Overview
This proposal dedicated its tasks to the specification, design and development of a software application to support the CLEANSKY Green Regional Aircraft Design. The WEMACS software suite was intended to become a high-tech, flexible and innovative tool to provide estimation on structural components. Existing know-how on parts were used to provide accurate estimates on structural changes. The structures focus will be on the wings, fuselage pylons and tail of the aircraft. Parameters on size and geometry, weights and manufacturing costs shall be calculated with depth and accuracy. WEMACS shall obtain detailed weights for structural items taking baseline information previously obtained by conventional methods. It will also derive updated detailed information about costs to manufacture the aircraft. Knowledge Based Engineering (KBE) philosophy is where WEMACS draws its foundation. KBE is the added innovative component in WEMACS, driving progress in the technological implementation of the knowledge management vision and strategy for the aircraft engineering business.
Funding
Results
Executive Summary:
The main objective of this project was the development of a software application - WEMACS - capable of obtaining detailed weights and manufacturing costs of various structural components of an aircraft, to support the Clean Sky Green Regional Aircraft development process in the preliminary design phase, and enable achieving the pollution and noise reduction targets for the regional aircraft entering the market in the coming decades.
Starting from a first level weight breakdown and based on conventional technologies given as input by the user along with other relevant data, the WEMACS software application provides a detailed weight breakdown for the fuselage, wing, horizontal and vertical stabilizing surfaces and pylons. The tool was designed to consider new materials, technologies and design solutions for the weight estimation, while estimating the cost for each of the components.
To promote flexibility and reusability in other projects as well as to allow future evolutions/expansion and updates, the WEMACS tool was designed and developed in a highly modular fashion. Each module is independent from others and with clearly defined, easily reconfigurable interfaces.
The modular approach and transparent interfaces also means that WEMACS architecture is easily integrated, as a whole or partially, into more complex aircraft design tools, namely in Multidisciplinary Design and Optimization (MDO) environments.
The consortium was composed by GMV Portugal (GMV), acting as coordinator, and Spin.Works (SPW) from Portugal, KE-Works (KEW) and University of Delft (TUD) from Netherlands.
Project Context and Objectives:
From a technical perspective, the most relevant deliverables of this project were D2.1 – Software Requirements Document, D3.1 – Methodology Tool Design Document, D5.1 – Test Cases Document, D5.2 – Integration and Verification Report and two Software Packages, containing the WEMACS tool. Although not an official deliverable, the coordinator, responsible for the tool HMI, has prepared and submitted also a User Manual. The purpose of this document was to present the WEMACS application to the user and to provide the WEMACS user a comprehensive guide to the application’s features and describe the best way to use them. All deliverables were submitted to the Topic Technical Manager, which in this case is Alenia Aeronautica, and duly approved.

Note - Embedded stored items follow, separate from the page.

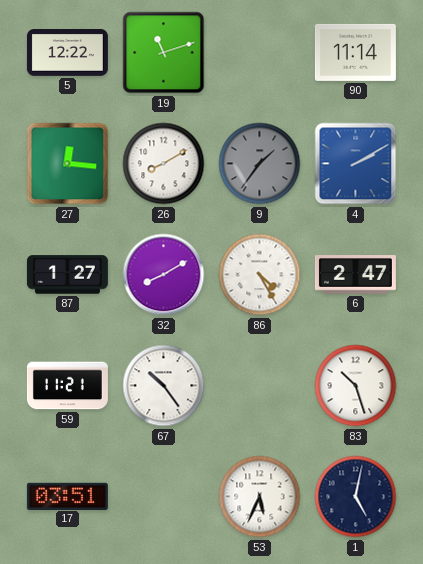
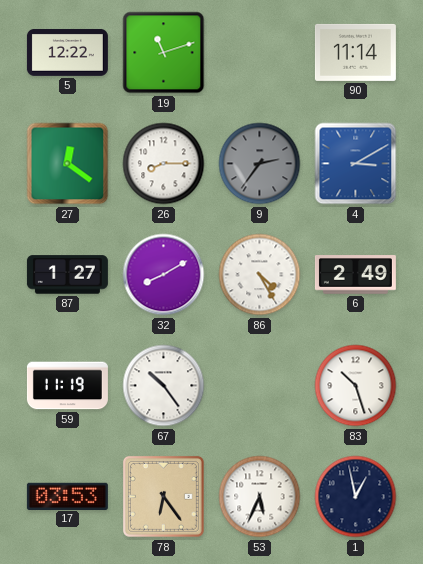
27: 12:16 -> 12:21
26: 8:10 -> 8:15
9: 1:36 -> 2:36
4: 2:10 -> 3:10
6: 2:47 -> 2:49
59: 11:21 -> 11:19
17: 03:51 -> 03:53
78: none -> 6:24
1: 5:02 -> 12:58
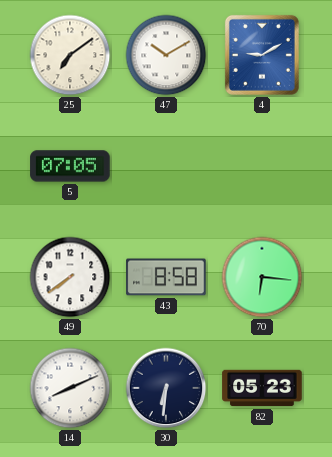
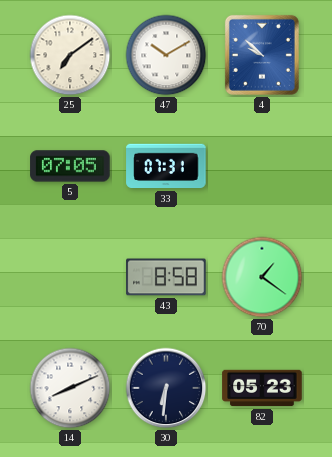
4: 9:10 -> 9:52
33: none -> 07:31
49: 7:39 -> none
70: 6:16 -> 1:21
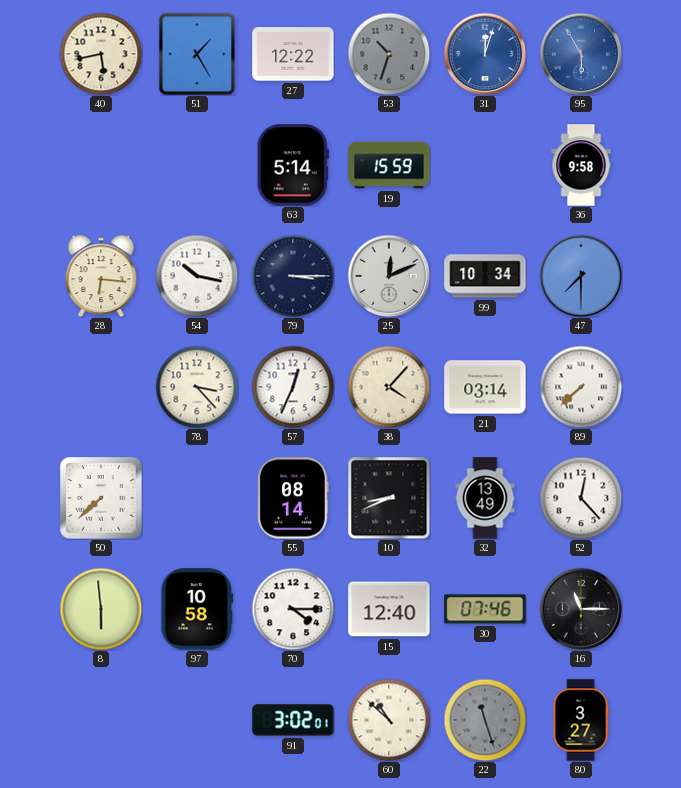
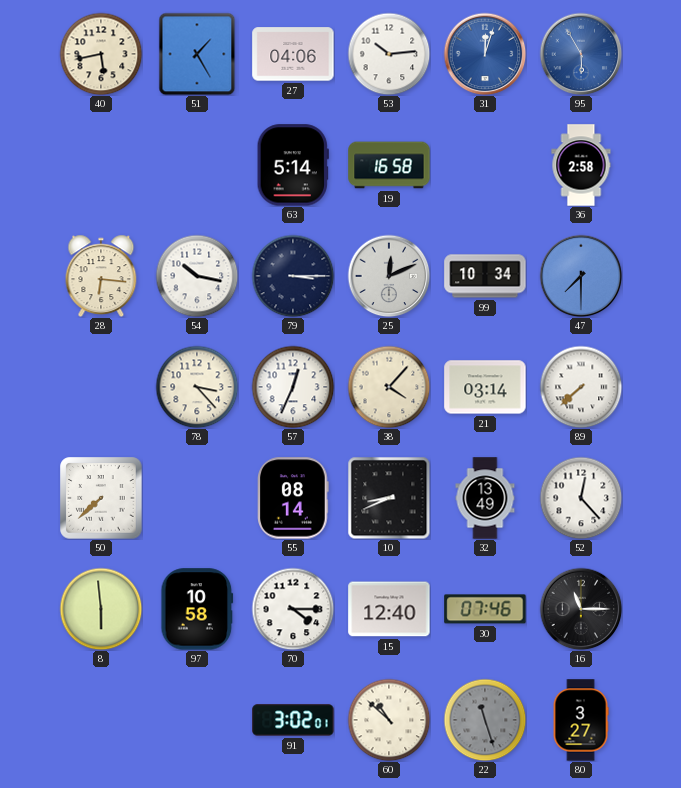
27: 12:22 -> 04:06
53: 10:33 -> 10:14
53 dial: grey -> white
19: 15:59 -> 16:58
36: 9:58 -> 2:58
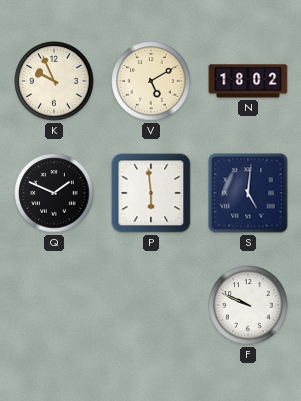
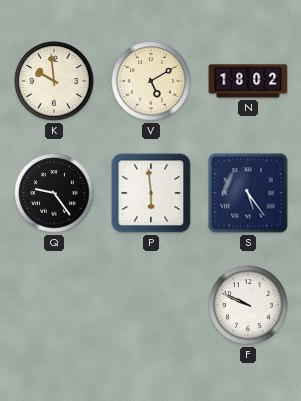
K: 9:56 -> 9:59
Q: 1:49 -> 9:24
S: 5:01 -> 5:24
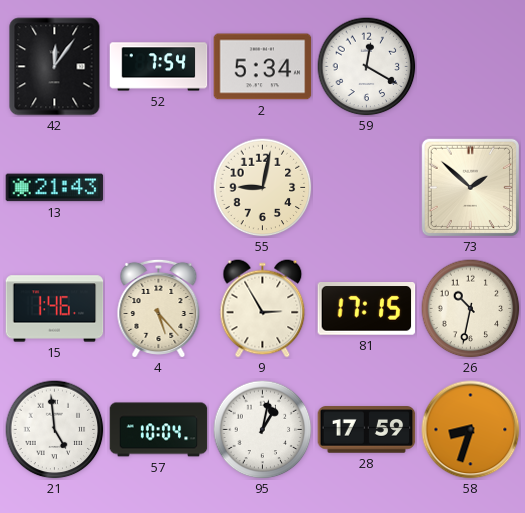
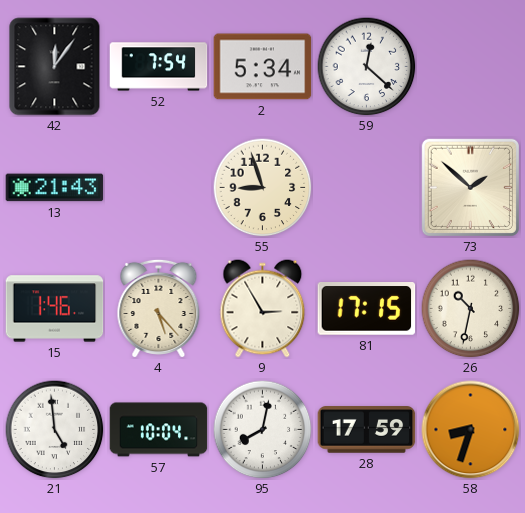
59: 12:20 -> 12:22
55: 9:02 -> 8:57
95: 1:02 -> 8:02
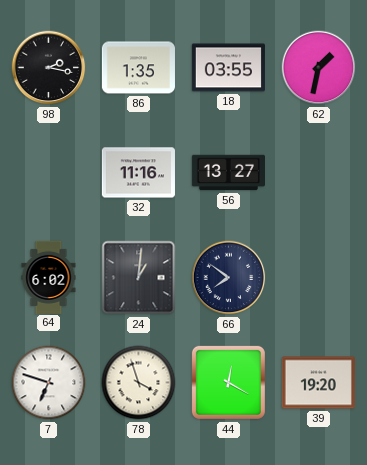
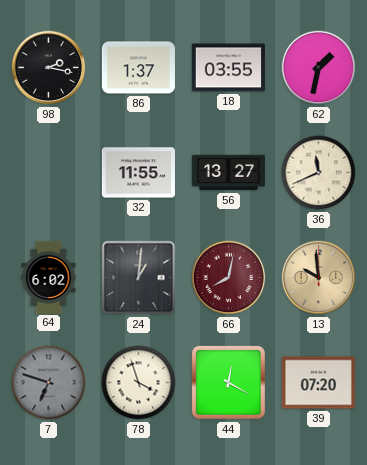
86: 1:35 -> 1:37
32: 11:16 -> 11:55
36: none -> 11:41
66: 7:51 -> 8:02
66 dial: navy -> burgundy
13: none -> 9:59
7 dial: white -> grey
39: 19:20 -> 07:20
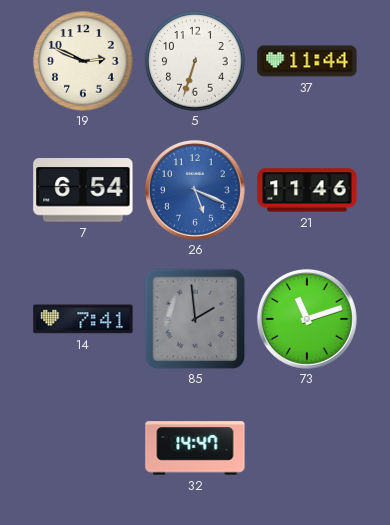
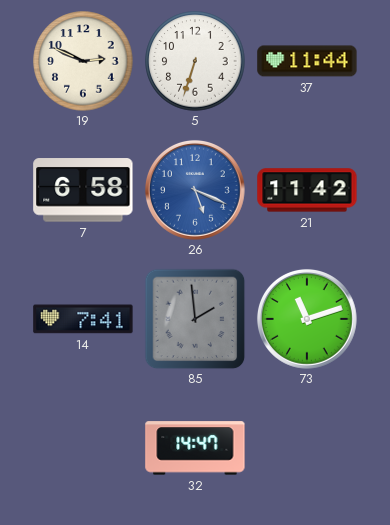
7: 6:54 -> 6:58
21: 11:46 -> 11:42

WEMACS software application, starting from a first level weight breakdown based on conventional technologies given as input by the user along with other relevant data (e.g. concerning geometries, design variables, etc.), is capable of obtaining a detailed weight for each structural item while also providing also detailed information about costs.

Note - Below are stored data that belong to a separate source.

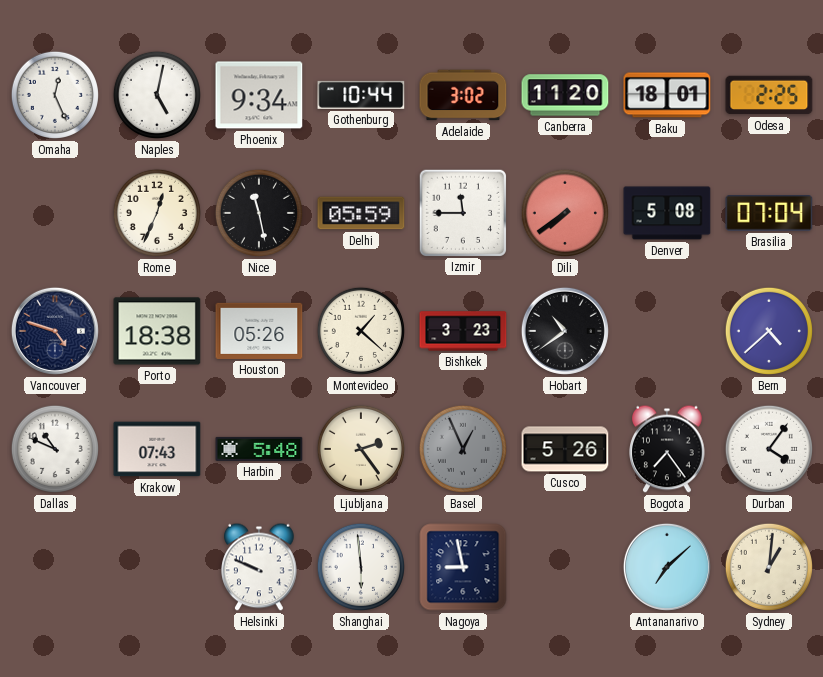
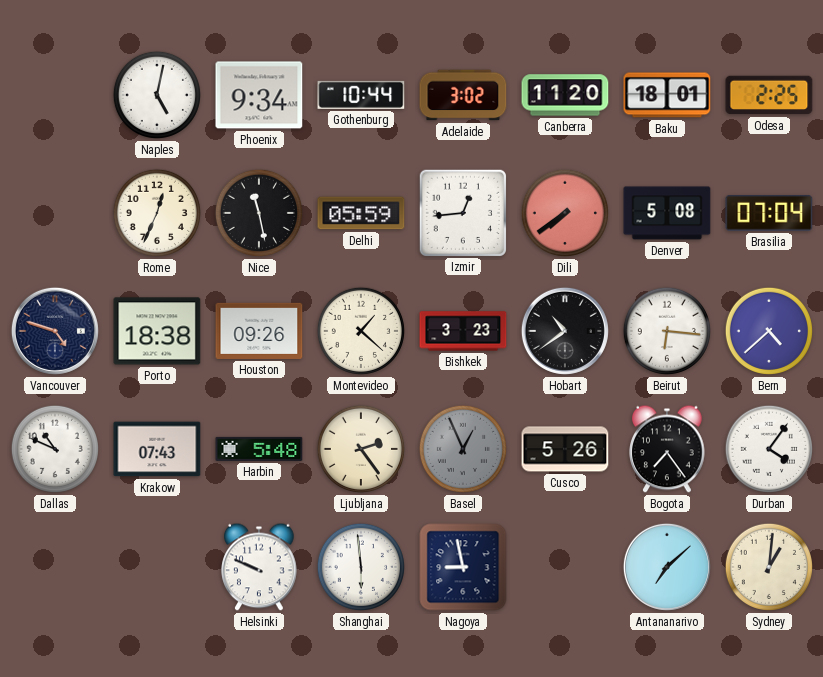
Omaha: 12:26 -> none
Izmir: 11:45 -> 12:44
Houston: 05:26 -> 09:26
Beirut: none -> 6:16
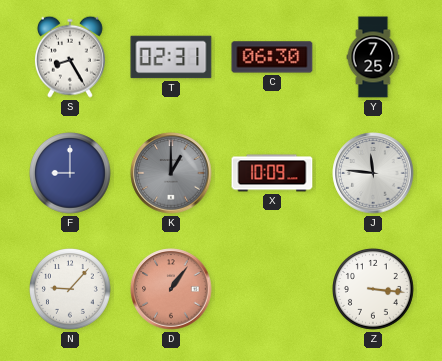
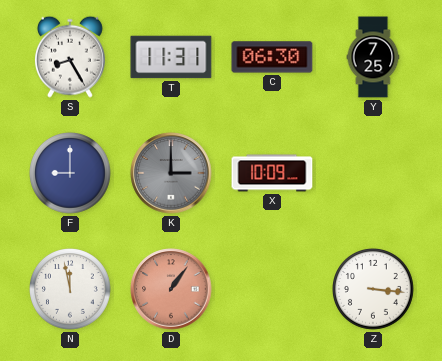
T: 02:31 -> 11:31
K: 1:00 -> 3:00
J: 11:46 -> none
N: 9:07 -> 11:58
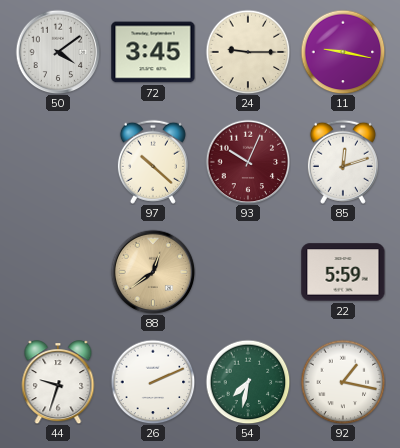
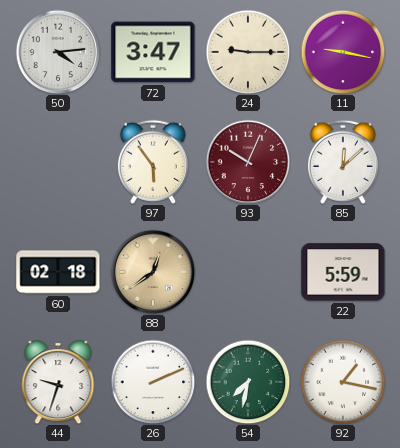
50: 4:09 -> 4:14
72: 3:45 -> 3:47
97: 10:22 -> 5:54
85: 12:12 -> 12:08
60: none -> 02:18
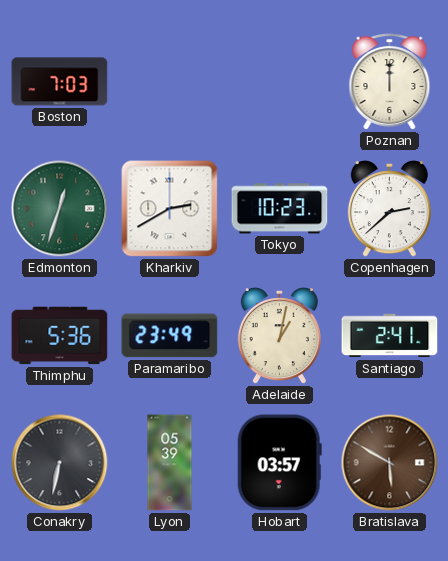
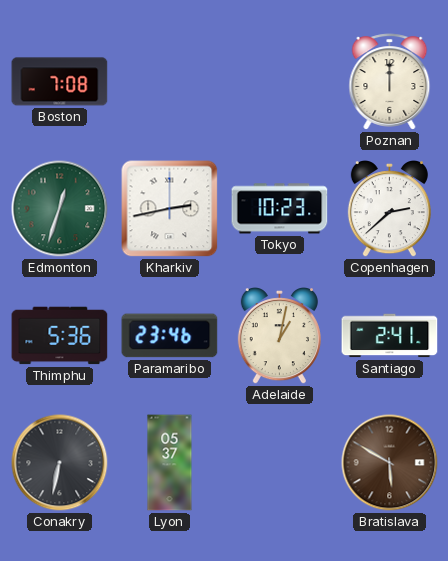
Boston: 7:03 -> 7:08
Kharkiv: 2:40 -> 2:43
Paramaribo: 23:49 -> 23:46
Lyon: 05:39 -> 05:37
Hobart: 03:57 -> none
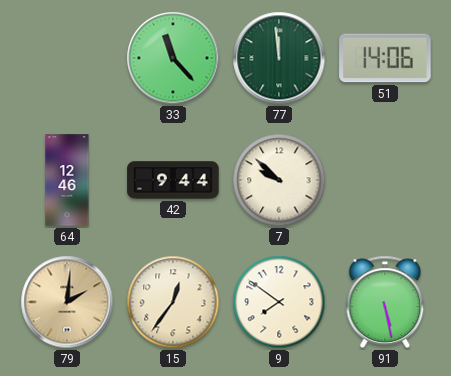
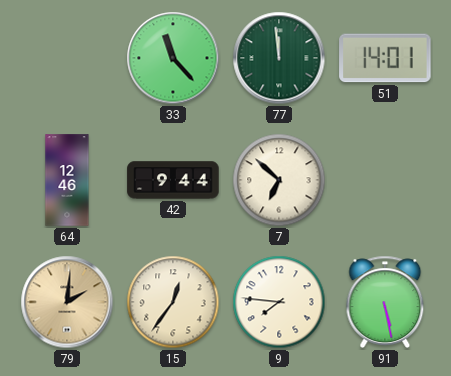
51: 14:06 -> 14:01
7: 9:52 -> 6:52
9: 7:51 -> 7:46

By default, a detailed weight breakdown is estimated based on conventional technologies. This detailed conventional weight breakdown may be then updated by the user through the tuning of weight technology coefficients in accordance with the following potential changes to the project (see Figure 3 2):
• New materials (i.e. change from Aluminium to CFRP; change from Aluminium to Aluminium-Lithium etc.);
• New technologies (i.e. new manufacturing processes);
• New design solutions (i.e. one piece frames, different frame and/or stringer spacing, one piece barrels, fuselage panels layout, wings with/without centre box etc.).
This design philosophy allows for quick and easy trade-off analyses.
WEMACS software application also estimates the costs associated to the conventional and innovative solutions.
WEMACS users have yet the possibility to create new input files from within the application, reducing the time needed to explore changes in aircraft design and even novel aircraft configurations. Coupled with well defined interfaces and the ability to run in batch mode, WEMACS becomes a tool easily integrated into wider aircraft design frameworks.
Potential Impact:
The WEMACS Consortium has developed several dissemination activities under the scope of the WP7 (Dissemination and Exploitation). The main objectives of such activities are: to ensure a systematic dissemination of the project outcomes among the aeronautical community (public dissemination) and to facilitate the collaboration and information exchange between partners (internal dissemination).
The dissemination activities are under the responsibility of each consortium member and therefore, each partner reports on the activities they carried out for the dissemination of the WEMACS project results, activities that are compatible with the any protection of intellectual property rights, confidentiality obligations and legitimate interests of the owner(s) of the foreground.